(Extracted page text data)
▶

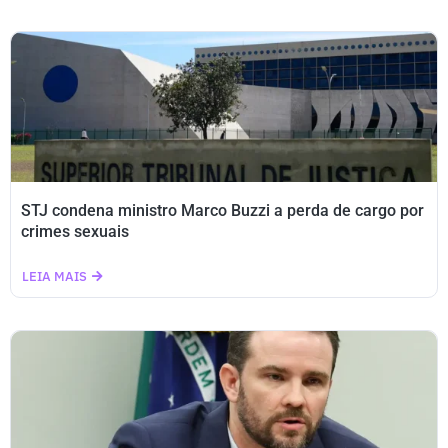
STJ condena ministro Marco Buzzi a perda de cargo por
crimes sexuais
LEIA MAIS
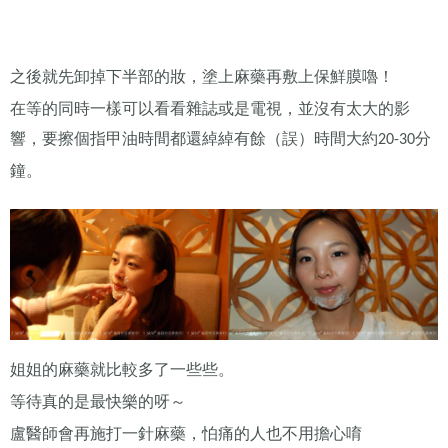
之後就先卸掉下半部的妝，塗上麻藥再敷上保鮮膜嚕！
在等的同時一樣可以看看雜誌或是電視，並沒有太大的影
響，要擦個指甲油時間都還綽綽有餘（誤）時間大約
分
20-30
鐘。
姐姐的麻藥就比較多了一些些。
等待真的是最快樂的呀～
盧醫師會再施打一針麻藥，怕痛的人也不用擔心唷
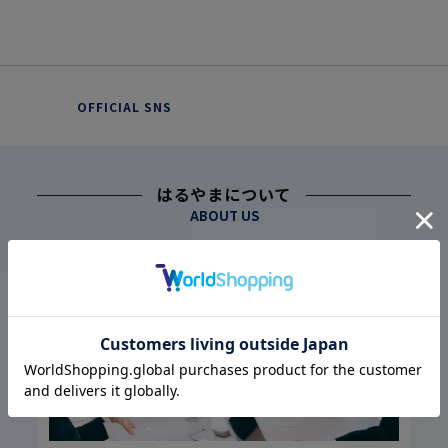
OFFICIAL SNS
はるやまについて
ABOUT US
幅広い仕入れ体制に基づく
こだわり
1
高品質・低価格の実現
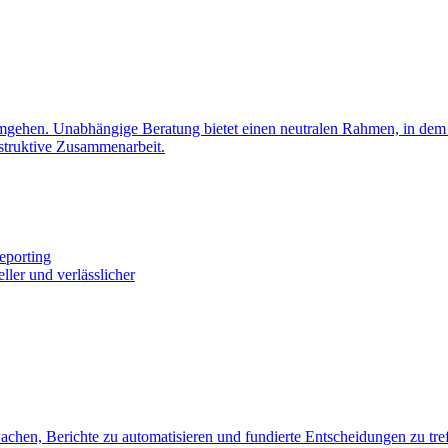
 umgehen. Unabhängige Beratung bietet einen neutralen Rahmen, in dem
struktive Zusammenarbeit.
Reporting
ler und verlässlicher
achen, Berichte zu automatisieren und fundierte Entscheidungen zu tre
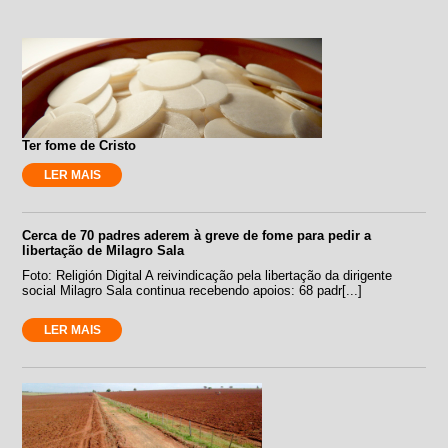
Ter fome de Cristo
LER MAIS
Cerca de 70 padres aderem à greve de fome para pedir a
libertação de Milagro Sala
Foto: Religión Digital A reivindicação pela libertação da dirigente
social Milagro Sala continua recebendo apoios: 68 padr[...]
LER MAIS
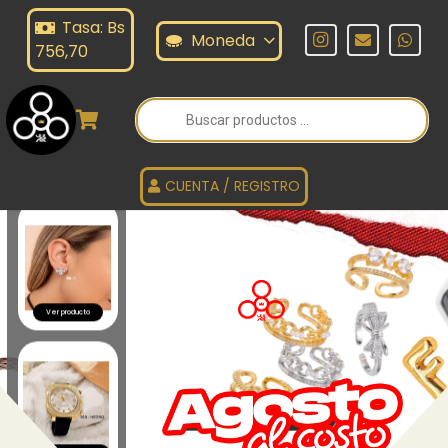
Tasa: Bs
Moneda
756,70
Búsqueda
de
productos
CUENTA / REGISTRO
Ver producto
Ver todos los productos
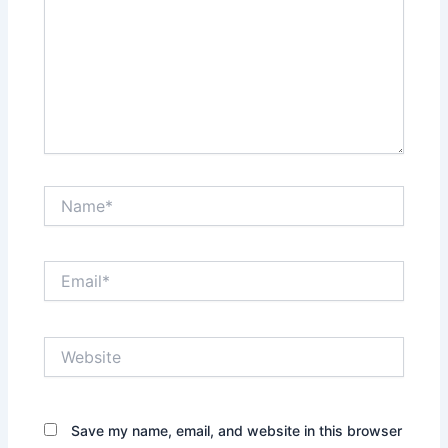
Name*
Email*
Website
Save my name, email, and website in this browser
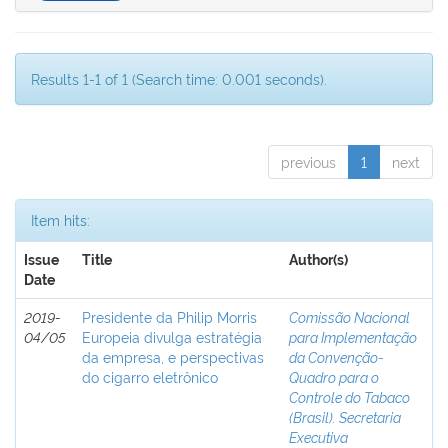
Results 1-1 of 1 (Search time: 0.001 seconds).
previous
1
next
Item hits:
Issue
Title
Author(s)
Date
2019-
Presidente da Philip Morris
Comissão Nacional
04/05
Europeia divulga estratégia
para Implementação
da empresa, e perspectivas
da Convenção-
do cigarro eletrônico
Quadro para o
Controle do Tabaco
(Brasil). Secretaria
Executiva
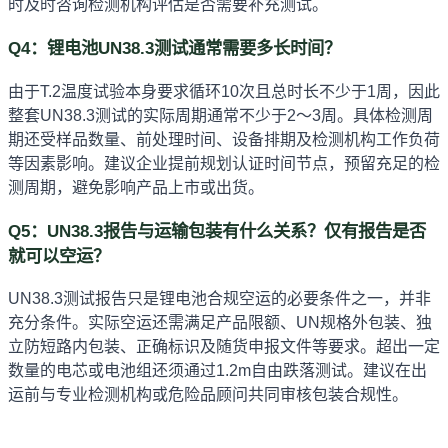
时及时咨询检测机构评估是否需要补充测试。
Q4：锂电池UN38.3测试通常需要多长时间？
由于T.2温度试验本身要求循环10次且总时长不少于1周，因此
整套UN38.3测试的实际周期通常不少于2～3周。具体检测周
期还受样品数量、前处理时间、设备排期及检测机构工作负荷
等因素影响。建议企业提前规划认证时间节点，预留充足的检
测周期，避免影响产品上市或出货。
Q5：UN38.3报告与运输包装有什么关系？仅有报告是否
就可以空运？
UN38.3测试报告只是锂电池合规空运的必要条件之一，并非
充分条件。实际空运还需满足产品限额、UN规格外包装、独
立防短路内包装、正确标识及随货申报文件等要求。超出一定
数量的电芯或电池组还须通过1.2m自由跌落测试。建议在出
运前与专业检测机构或危险品顾问共同审核包装合规性。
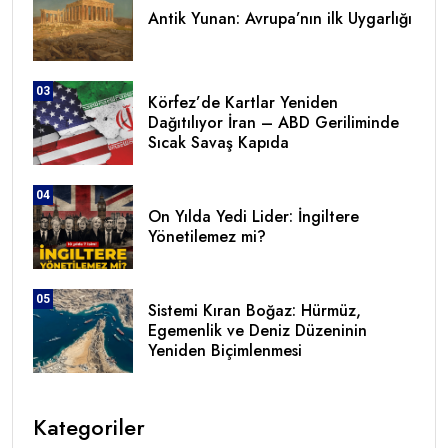
Antik Yunan: Avrupa’nın ilk Uygarlığı
03
Körfez’de Kartlar Yeniden
Dağıtılıyor İran – ABD Geriliminde
Sıcak Savaş Kapıda
04
On Yılda Yedi Lider: İngiltere
Yönetilemez mi?
05
Sistemi Kıran Boğaz: Hürmüz,
Egemenlik ve Deniz Düzeninin
Yeniden Biçimlenmesi
Kategoriler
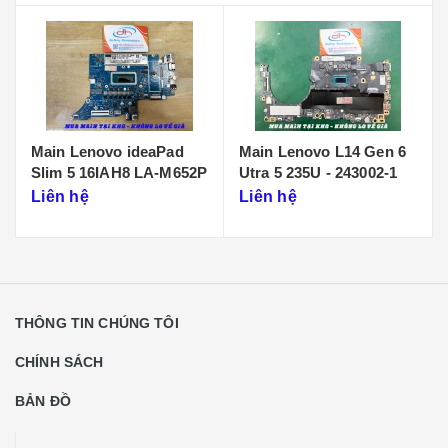
Main Lenovo L14 Gen 6
Main Lenovo Legion5
Utra 5 235U - 243002-1
Pro 16AIH7H NM-E231
Liên hệ
Liên hệ
THÔNG TIN CHÚNG TÔI
CHÍNH SÁCH
BẢN ĐỒ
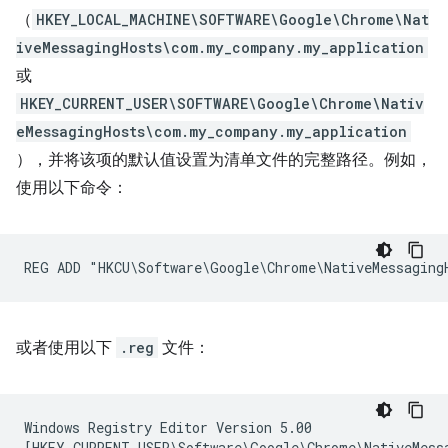
（
HKEY_LOCAL_MACHINE\SOFTWARE\Google\Chrome\Nat
iveMessagingHosts\com.my_company.my_application
或
HKEY_CURRENT_USER\SOFTWARE\Google\Chrome\Nativ
eMessagingHosts\com.my_company.my_application
），并将该项的默认值设置为清单文件的完整路径。例如，
使用以下命令：
或者使用以下
.reg
文件：
Windows Registry Editor Version 5.00

[HKEY_CURRENT_USER\Software\Google\Chrome\NativeMessa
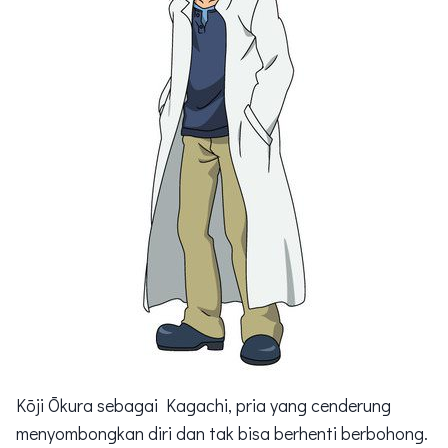
Kōji Ōkura sebagai Kagachi, pria yang cenderung
menyombongkan diri dan tak bisa berhenti berbohong.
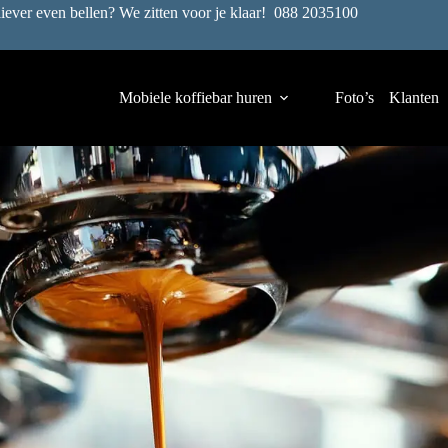
liever even bellen? We zitten voor je klaar!
088 2035100
Mobiele koffiebar huren
Foto’s
Klanten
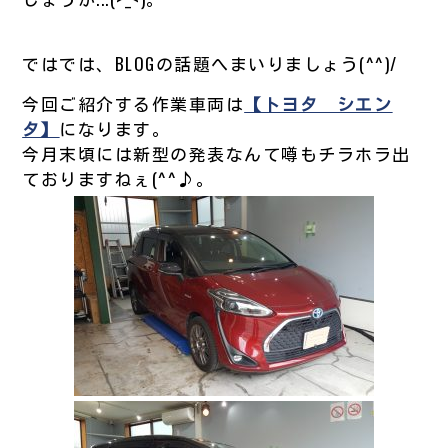
ではでは、BLOGの話題へまいりましょう(^^)/
今回ご紹介する作業車両は
【トヨタ シエン
タ】
になります。
今月末頃には新型の発表なんて噂もチラホラ出
ておりますねぇ(^^♪。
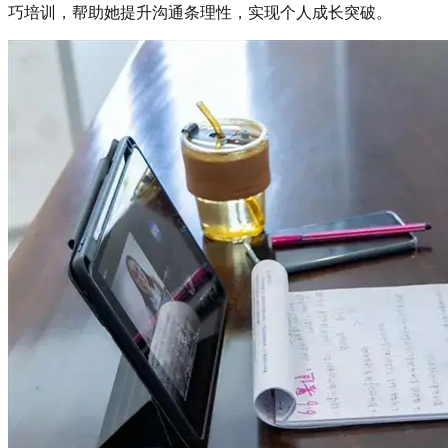
巧培训，帮助她提升沟通条理性，实现个人成长突破。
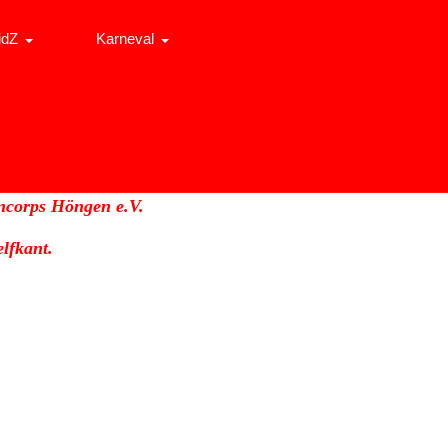
idZ
Karneval
ncorps Höngen e.V.
lfkant.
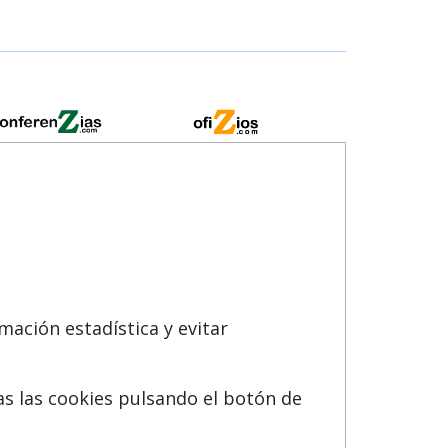
91 533 70 78
mación estadística y evitar
as las cookies pulsando el botón de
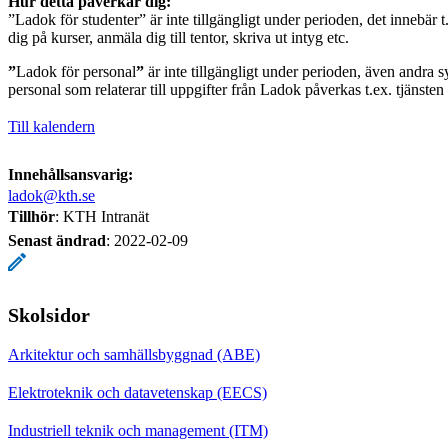
Hur detta påverkar dig:
”Ladok för studenter” är inte tillgängligt under perioden, det innebär t
dig på kurser, anmäla dig till tentor, skriva ut intyg etc.
”
Ladok för personal
”
är inte tillgängligt under perioden, även andra s
personal som relaterar till uppgifter från Ladok påverkas t.ex. tjänste
Till kalendern
Innehållsansvarig:
ladok@kth.se
Tillhör
: KTH Intranät
Senast ändrad
:
2022-02-09
Skolsidor
Arkitektur och samhällsbyggnad (ABE)
Elektroteknik och datavetenskap (EECS)
Industriell teknik och management (ITM)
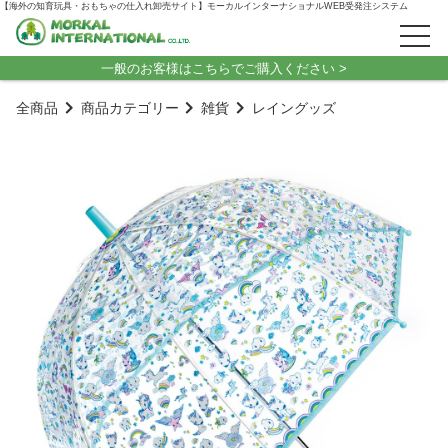
【海外の知育玩具・おもちゃの仕入れ卸売サイト】モーカルインターナショナルWEB受発注システム
一般のお客様はこちらでご購入ください >
全商品
商品カテゴリー
雑貨
レイングッズ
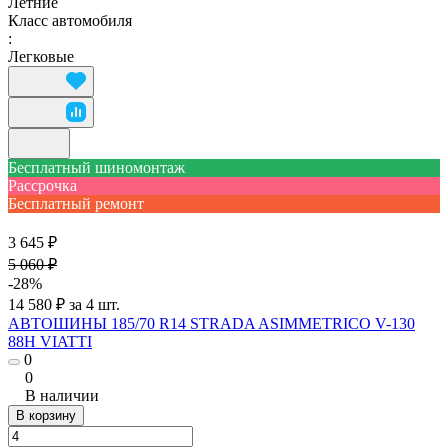
Летние
Класс автомобиля
:
Легковые
Бесплатный шиномонтаж
Рассрочка
Бесплатный ремонт
3 645 ₽
5 060 ₽
-28%
14 580 ₽ за 4 шт.
АВТОШИНЫ 185/70 R14 STRADA ASIMMETRICO V-130
88H VIATTI
0
0
В наличии
В корзину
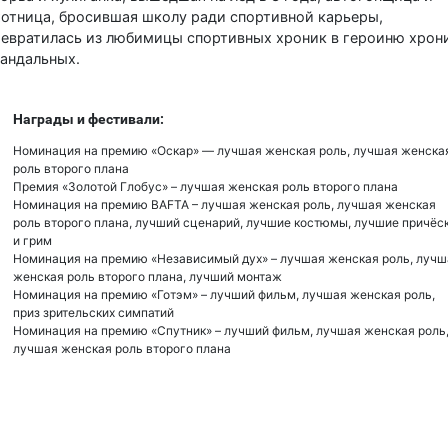
отница, бросившая школу ради спортивной карьеры,
ревратилась из любимицы спортивных хроник в героиню хрон
кандальных.
Награды и фестивали:
Номинация на премию «Оскар» — лучшая женская роль, лучшая женска
роль второго плана
Премия «Золотой Глобус» – лучшая женская роль второго плана
Номинация на премию BAFTA – лучшая женская роль, лучшая женская
роль второго плана, лучший сценарий, лучшие костюмы, лучшие причёс
и грим
Номинация на премию «Независимый дух» – лучшая женская роль, лучш
женская роль второго плана, лучший монтаж
Номинация на премию «Готэм» – лучший фильм, лучшая женская роль,
приз зрительских симпатий
Номинация на премию «Спутник» – лучший фильм, лучшая женская роль
лучшая женская роль второго плана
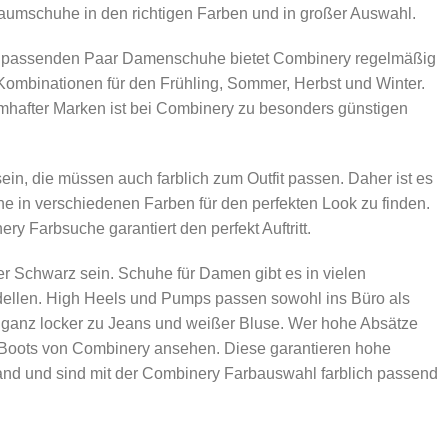
aumschuhe in den richtigen Farben und in großer Auswahl.
m passenden Paar Damenschuhe bietet Combinery regelmäßig
Kombinationen für den Frühling, Sommer, Herbst und Winter.
after Marken ist bei Combinery zu besonders günstigen
, die müssen auch farblich zum Outfit passen. Daher ist es
e in verschiedenen Farben für den perfekten Look zu finden.
y Farbsuche garantiert den perfekt Auftritt.
Schwarz sein. Schuhe für Damen gibt es in vielen
ellen. High Heels und Pumps passen sowohl ins Büro als
 ganz locker zu Jeans und weißer Bluse. Wer hohe Absätze
e Boots von Combinery ansehen. Diese garantieren hohe
tand und sind mit der Combinery Farbauswahl farblich passend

◀

# Aim of the task
Word for word and without pictures, please write out only the lines from the start of the entries through the line containing "umgehen. Unabhängige Beratung", both included.

# Expected answer
STJ condena ministro Marco Buzzi a perda de cargo por
crimes sexuais
LEIA MAIS
之後就先卸掉下半部的妝，塗上麻藥再敷上保鮮膜嚕！
在等的同時一樣可以看看雜誌或是電視，並沒有太大的影
響，要擦個指甲油時間都還綽綽有餘（誤）時間大約
分
20-30
鐘。
姐姐的麻藥就比較多了一些些。
等待真的是最快樂的呀～
盧醫師會再施打一針麻藥，怕痛的人也不用擔心唷
OFFICIAL SNS
はるやまについて
ABOUT US
幅広い仕入れ体制に基づく
こだわり
1
高品質・低価格の実現
 umgehen. Unabhängige Beratung bietet einen neutralen Rahmen, in dem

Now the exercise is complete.